CREATE TABLE product_tags ( product_id INT PRIMARY KEY, name VARCHAR(100), tags TEXT[] -- an array of tags ); INSERT INTO product_tags (product_id, name, tags) VALUES (1, 'Laptop', ARRAY['electronics', 'computing', 'portable']), (2, 'Keyboard', ARRAY['electronics', 'peripherals']), (3, 'Mouse', ARRAY['electronics', 'peripherals', 'wireless']);
To list each product with its individual tags:
SELECT pt.product_id, pt.name, tag_element AS tag FROM product_tags AS pt, LATERAL unnest(pt.tags) AS tag_element;
Without LATERAL, unnest() would unnest all tags from all rows into a single set, making it difficult to associate them back with their respective products efficiently. LATERAL ensures that unnest() is called for each product_tags row, passing that row's tags array to it.

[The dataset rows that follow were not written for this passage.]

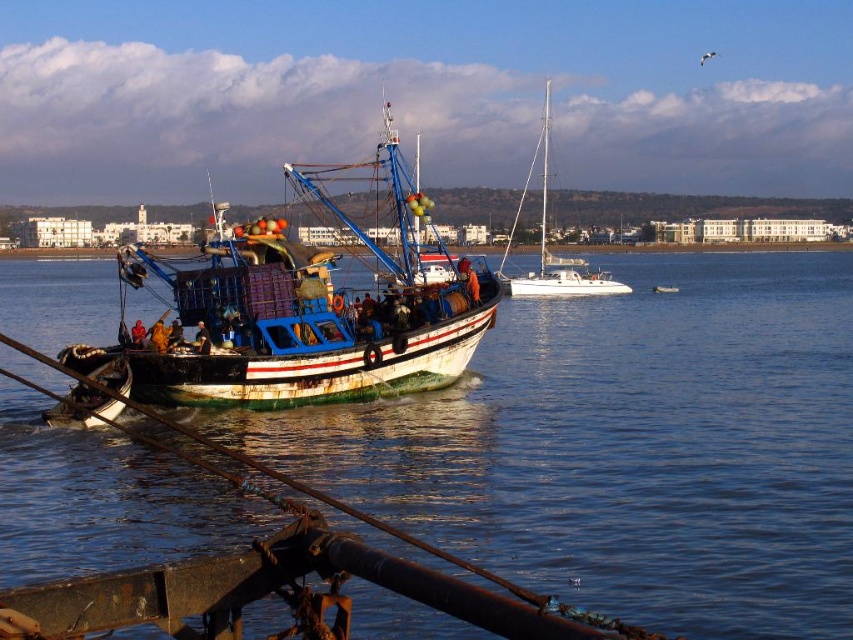 You are standing on the deck of the fishing boat and looking out. You see the blue water at center and the white glossy sailboat at center. Which one is closer to you?

The blue water at center is closer to you because it is in front of the white glossy sailboat at center.

You are a seagull flying above the water. You want to land on the tallest object between the rusty metal boat at center and the white glossy sailboat at center. Which one should you choose?

The rusty metal boat at center is much taller than the white glossy sailboat at center, so you should land on the rusty metal boat at center. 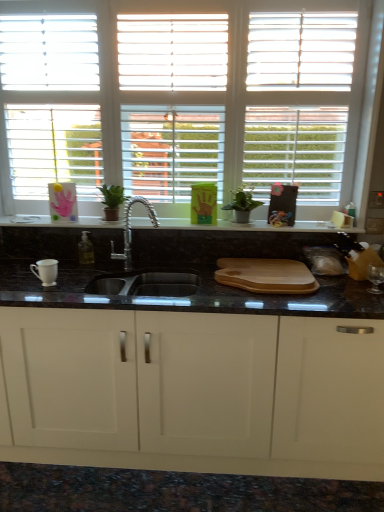 Measure the distance between point [107,227] and camera.

Point [107,227] and camera are 7.53 feet apart.

In order to face black granite cutting board at center, should I rotate leftwards or rightwards?

To face it directly, rotate left by 1.340 degrees.

Where is `white matte window at upper center`? The image size is (384, 512). white matte window at upper center is located at coordinates (182, 99).

Where is `wooden cutting board at center`? Image resolution: width=384 pixels, height=512 pixels. wooden cutting board at center is located at coordinates (266, 275).

Based on their sizes in the image, would you say white matte cabinet at center is bigger or smaller than wooden cutting board at center?

Clearly, white matte cabinet at center is larger in size than wooden cutting board at center.

Considering the relative positions of white matte cabinet at center and wooden cutting board at center in the image provided, is white matte cabinet at center to the left or to the right of wooden cutting board at center?

From the image, it's evident that white matte cabinet at center is to the left of wooden cutting board at center.

Between white matte cabinet at center and wooden cutting board at center, which one has smaller width?

Thinner between the two is wooden cutting board at center.

Does wooden cutting board at center have a greater width compared to black granite cutting board at center?

Correct, the width of wooden cutting board at center exceeds that of black granite cutting board at center.

Which object is more forward, wooden cutting board at center or black granite cutting board at center?

wooden cutting board at center.

Is wooden cutting board at center touching black granite cutting board at center?

wooden cutting board at center is not next to black granite cutting board at center, and they're not touching.

Which is correct: wooden cutting board at center is inside black granite cutting board at center, or outside of it?

wooden cutting board at center lies outside black granite cutting board at center.

Which object is wider, white matte window at upper center or wooden cutting board at center?

Wider between the two is wooden cutting board at center.

How distant is white matte window at upper center from wooden cutting board at center?

The distance of white matte window at upper center from wooden cutting board at center is 33.22 inches.

Is white matte window at upper center facing towards wooden cutting board at center?

No, white matte window at upper center is not oriented towards wooden cutting board at center.

In the scene shown: Is white matte window at upper center facing away from white matte cabinet at center?

No, white matte cabinet at center is not at the back of white matte window at upper center.

How different are the orientations of white matte window at upper center and white matte cabinet at center in degrees?

0.721 degrees.

From the picture: Which of these two, white matte window at upper center or white matte cabinet at center, is thinner?

Thinner between the two is white matte window at upper center.

Can you confirm if white matte window at upper center is smaller than white matte cabinet at center?

Yes, white matte window at upper center is smaller than white matte cabinet at center.

Based on the photo, considering the positions of objects black granite cutting board at center and wooden cutting board at center in the image provided, who is more to the left, black granite cutting board at center or wooden cutting board at center?

black granite cutting board at center is more to the left.

Can you confirm if black granite cutting board at center is bigger than wooden cutting board at center?

Actually, black granite cutting board at center might be smaller than wooden cutting board at center.

Could you tell me if black granite cutting board at center is turned towards wooden cutting board at center?

No, black granite cutting board at center is not oriented towards wooden cutting board at center.

Which object is more forward, black granite cutting board at center or wooden cutting board at center?

Positioned in front is wooden cutting board at center.

Which is behind, point (261, 229) or point (171, 446)?

The point (261, 229) is farther.

Based on the photo, can you tell me how much black granite cutting board at center and white matte cabinet at center differ in facing direction?

0.911 degrees separate the facing orientations of black granite cutting board at center and white matte cabinet at center.

From the image's perspective, relative to white matte cabinet at center, is black granite cutting board at center above or below?

black granite cutting board at center is above white matte cabinet at center.

From a real-world perspective, which is physically below, black granite cutting board at center or white matte cabinet at center?

In real-world perspective, white matte cabinet at center is lower.

Between white matte window at upper center and green matte plant at center, which one is positioned in front?

white matte window at upper center is in front.

In terms of height, does white matte window at upper center look taller or shorter compared to green matte plant at center?

Clearly, white matte window at upper center is taller compared to green matte plant at center.

You are a GUI agent. You are given a task and a screenshot of the screen. Output one action in this format:
    pyautogui.click(x=<x>, y=<y>)
    Task: Click on the window in front of the green matte plant at center
    
    Given the screenshot: What is the action you would take?
    pyautogui.click(x=182, y=99)

Is white matte window at upper center positioned far away from green matte plant at center?

white matte window at upper center is actually quite close to green matte plant at center.

You are a GUI agent. You are given a task and a screenshot of the screen. Output one action in this format:
    pyautogui.click(x=<x>, y=<y>)
    Task: Click on the tray on the right side of white matte cabinet at center
    The height and width of the screenshot is (512, 384).
    Given the screenshot: What is the action you would take?
    pyautogui.click(x=266, y=275)

At what (x,y) coordinates should I click in order to perform the action: click on tray below the black granite cutting board at center (from a real-world perspective). Please return your answer as a coordinate pair (x, y). The height and width of the screenshot is (512, 384). Looking at the image, I should click on (266, 275).

When comparing their distances from wooden cutting board at center, does green matte plant at center or white matte window at upper center seem closer?

Based on the image, green matte plant at center appears to be nearer to wooden cutting board at center.

Which object lies nearer to the anchor point wooden cutting board at center, polished chrome faucet at center or white matte cabinet at center?

white matte cabinet at center lies closer to wooden cutting board at center than the other object.

Which object lies further to the anchor point wooden cutting board at center, black granite cutting board at center or polished chrome faucet at center?

polished chrome faucet at center is further to wooden cutting board at center.

Considering their positions, is wooden cutting board at center positioned further to black granite cutting board at center than green matte plant at center?

The object further to black granite cutting board at center is wooden cutting board at center.

Looking at the image, which one is located closer to green matte plant at center, white matte window at upper center or polished chrome faucet at center?

Based on the image, polished chrome faucet at center appears to be nearer to green matte plant at center.

When comparing their distances from black granite cutting board at center, does green matte plant at center or wooden cutting board at center seem further?

The object further to black granite cutting board at center is wooden cutting board at center.

In the scene shown: Estimate the real-world distances between objects in this image. Which object is further from white matte cabinet at center, wooden cutting board at center or black granite cutting board at center?

black granite cutting board at center is positioned further to the anchor white matte cabinet at center.

From the image, which object appears to be nearer to green matte plant at center, white matte window at upper center or wooden cutting board at center?

Based on the image, wooden cutting board at center appears to be nearer to green matte plant at center.

Where is `tray between green matte plant at center and white matte cabinet at center in the vertical direction`? Image resolution: width=384 pixels, height=512 pixels. tray between green matte plant at center and white matte cabinet at center in the vertical direction is located at coordinates (266, 275).

Locate an element on the screen. This screenshot has height=512, width=384. tap between white matte window at upper center and white matte cabinet at center vertically is located at coordinates coord(130,230).

The image size is (384, 512). What are the coordinates of `tray between white matte window at upper center and white matte cabinet at center vertically` in the screenshot? It's located at (266, 275).

The image size is (384, 512). In order to click on counter top between white matte window at upper center and white matte cabinet at center from top to bottom in this screenshot , I will do `click(256, 226)`. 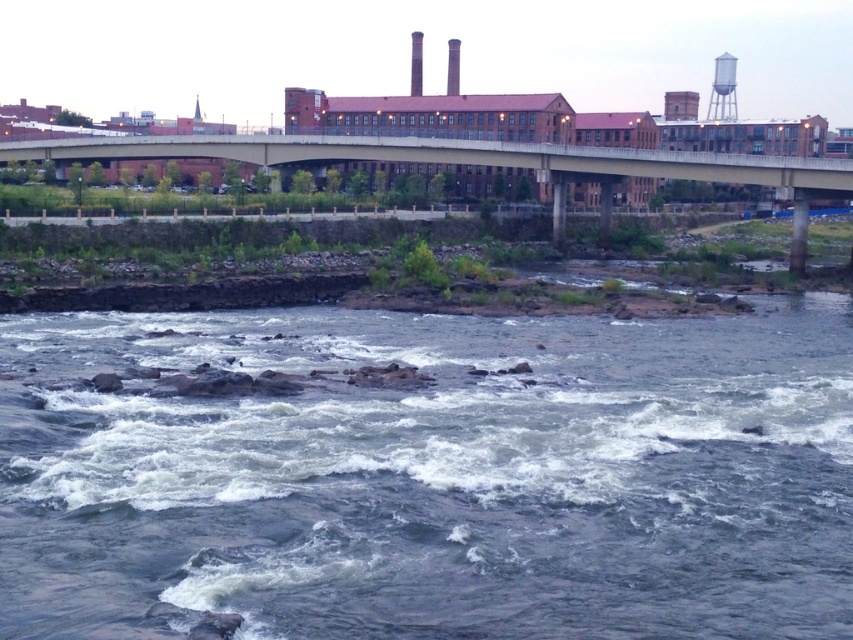 You are standing on the riverbank and want to cross to the other side. The concrete bridge at upper center and the white metallic water tower at upper right are visible. Which structure is closer to you?

The concrete bridge at upper center is closer to the viewer than the white metallic water tower at upper right, so the bridge is closer.

You are a hiker standing at the point with coordinates point [683,177]. You want to reach the point with coordinates point [84,362]. Based on the scene description, is the destination point closer to the riverbank or the middle of the river?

LEFT LATERAL JOIN for Optional Results
Just like LEFT JOIN, LEFT LATERAL JOIN allows the primary table's rows to be returned even if the LATERAL subquery produces no rows. This is crucial when the "for-each" operation might not yield results for every outer row, but you still want the outer row included.
-- Suppose user 3 has no orders in our 'orders' table -- If Charlie (user_id = 3) had only one order, and we tried to get 3, it would only return 1. -- If Charlie had 0 orders, a simple LATERAL JOIN would exclude Charlie. ALTER TABLE orders DISABLE TRIGGER ALL; -- Temporarily disable foreign key check for example DELETE FROM orders WHERE user_id = 3; ALTER TABLE orders ENABLE TRIGGER ALL; SELECT u.username, o.order_id, o.order_date, o.amount FROM users AS u LEFT JOIN LATERAL ( SELECT * FROM orders AS ord WHERE ord.user_id = u.user_id ORDER BY ord.order_date DESC LIMIT 3 ) AS o ON TRUE; -- ON TRUE is common as the join condition is handled within the LATERAL subquery's WHERE clause
This query would now include 'Charlie' even though he has no associated orders, with NULL values for the order columns.
Conclusion
LATERAL JOIN in PostgreSQL is a highly versatile and powerful feature that enables truly row-dependent operations in SQL, effectively bringing "for-each" loop semantics to set-based querying. Its ability to reference columns from preceding FROM items unlocks elegant solutions for problems like finding N correlated items per group, dynamically generating per-row derived data, and efficiently unnesting row-specific array or JSONB data. By understanding and utilizing LATERAL JOIN, developers can write more concise, readable, and often more performant queries for complex analytical and data transformation tasks, bridging the gap between typical procedural logic and the declarative nature of SQL. It empowers SQL to handle scenarios previously cumbersome or inefficient, making it an indispensable tool for advanced PostgreSQL users.